Start of Information

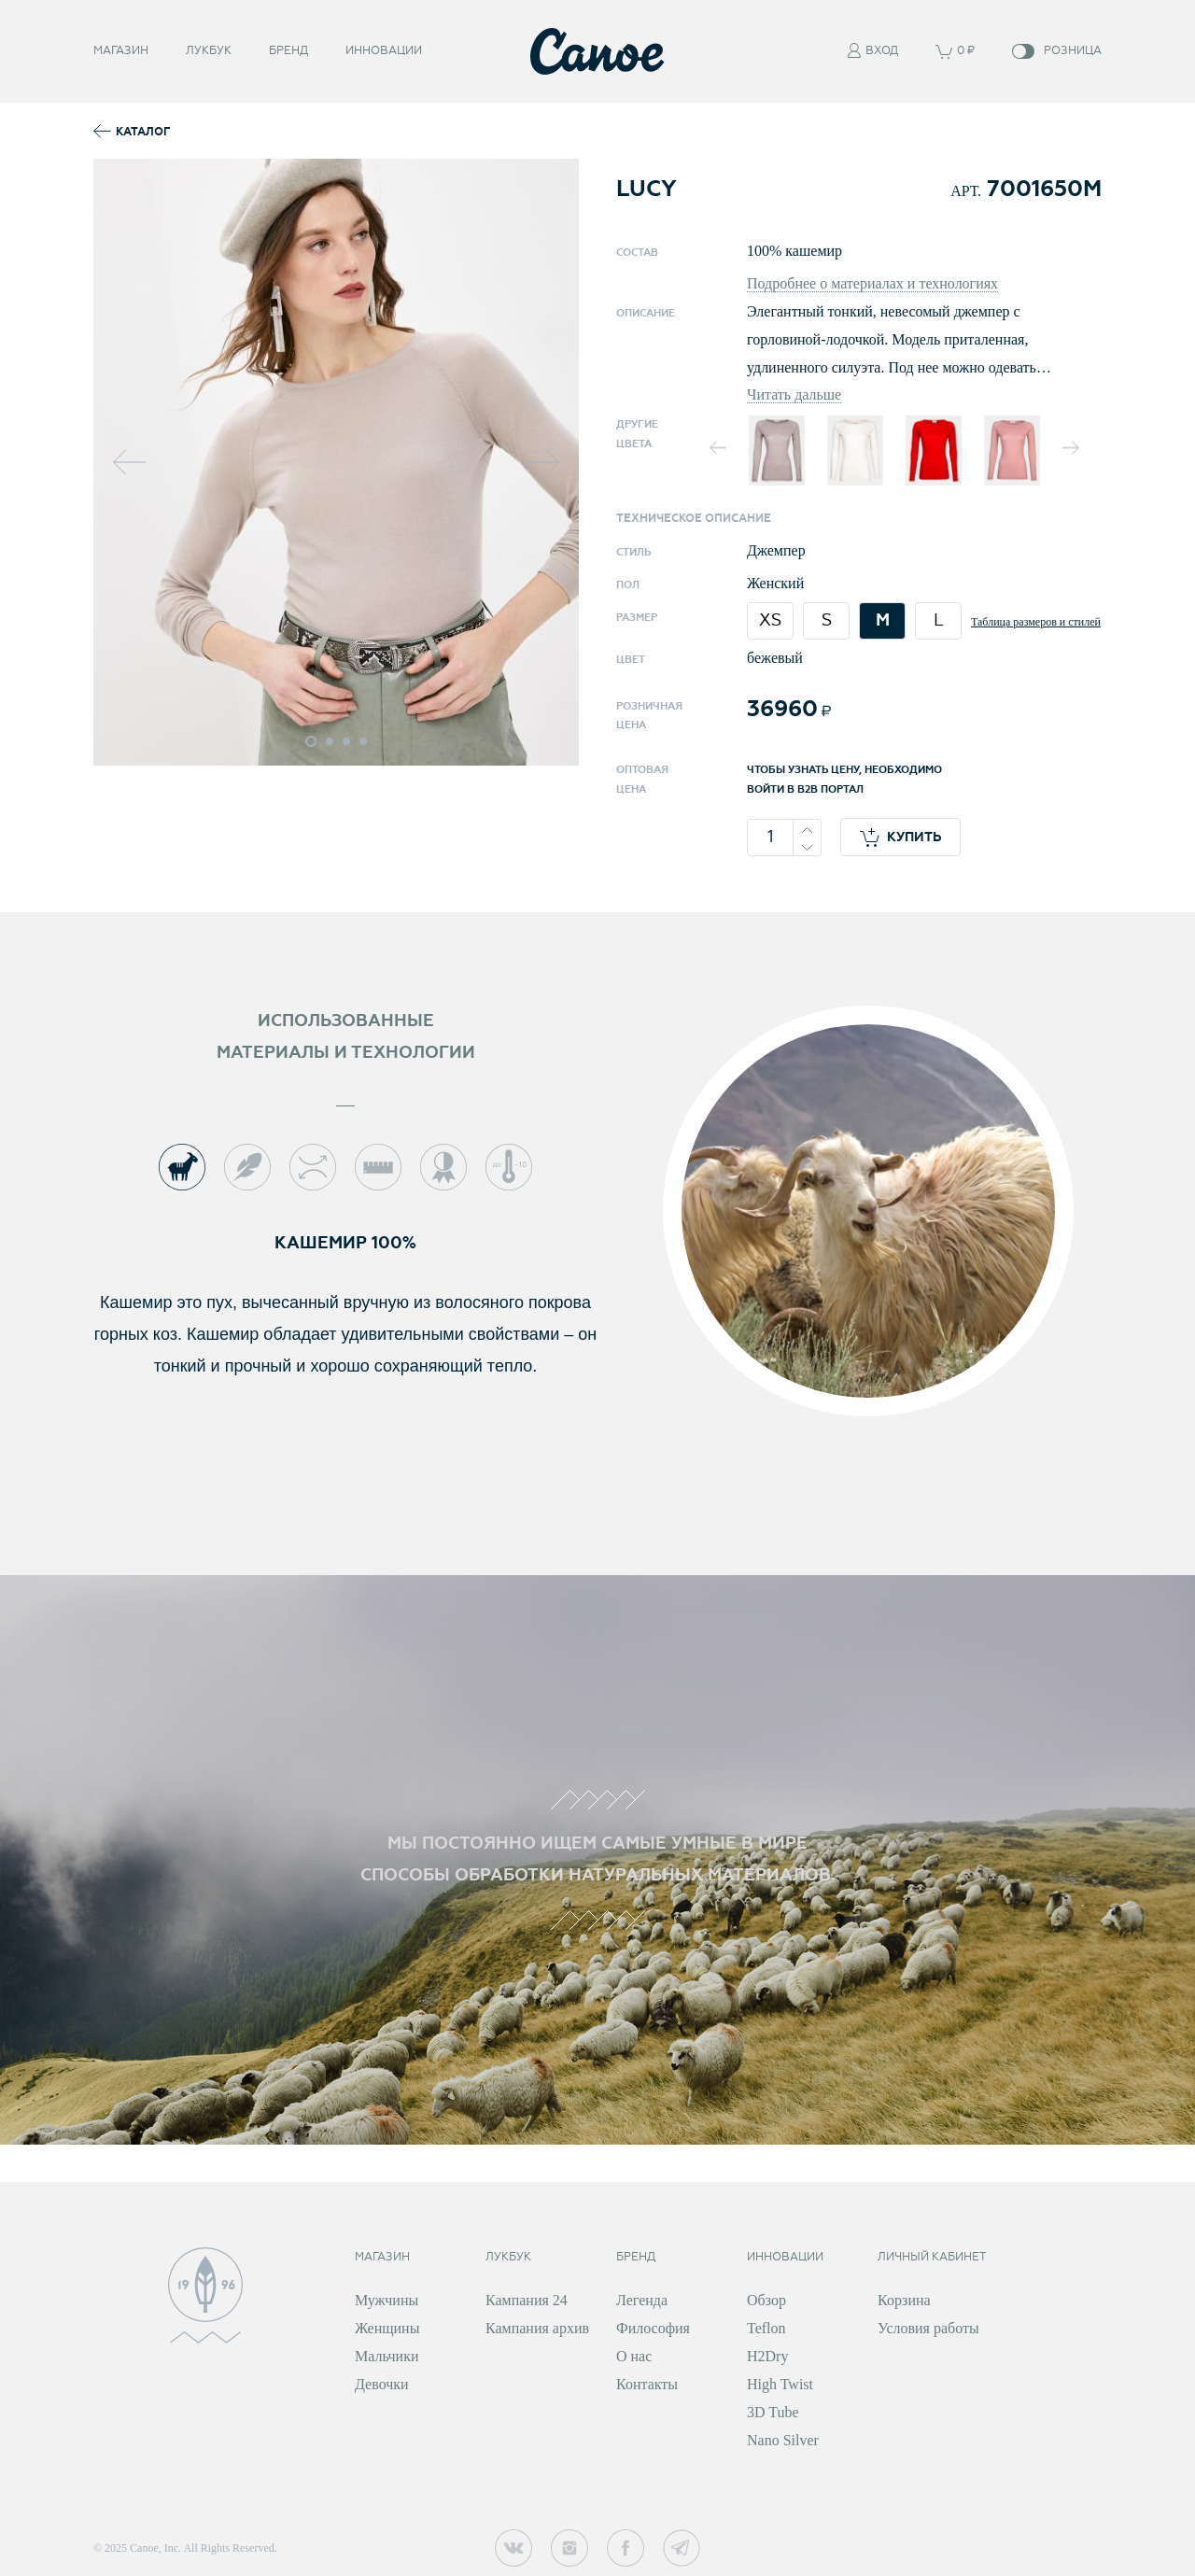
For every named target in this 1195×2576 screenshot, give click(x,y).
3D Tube (773, 2412)
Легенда (642, 2300)
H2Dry (767, 2356)
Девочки (382, 2384)
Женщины (387, 2328)
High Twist (780, 2384)
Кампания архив (537, 2328)
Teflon (766, 2328)
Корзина (904, 2300)
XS (770, 620)
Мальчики (386, 2356)
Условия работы (928, 2328)
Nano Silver (783, 2440)
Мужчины (386, 2300)
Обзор (766, 2300)
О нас (634, 2356)
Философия (653, 2328)
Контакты (647, 2384)
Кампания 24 (526, 2300)
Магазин (120, 51)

End of Information

The task:
Could you retype exactly the lines from the one containing "Условия работы (928, 2328)" through the final line of the data above, and no others?

Problem solution:
Условия работы (928, 2328)
Nano Silver (783, 2440)
Мужчины (386, 2300)
Обзор (766, 2300)
О нас (634, 2356)
Философия (653, 2328)
Контакты (647, 2384)
Кампания 24 (526, 2300)
Магазин (120, 51)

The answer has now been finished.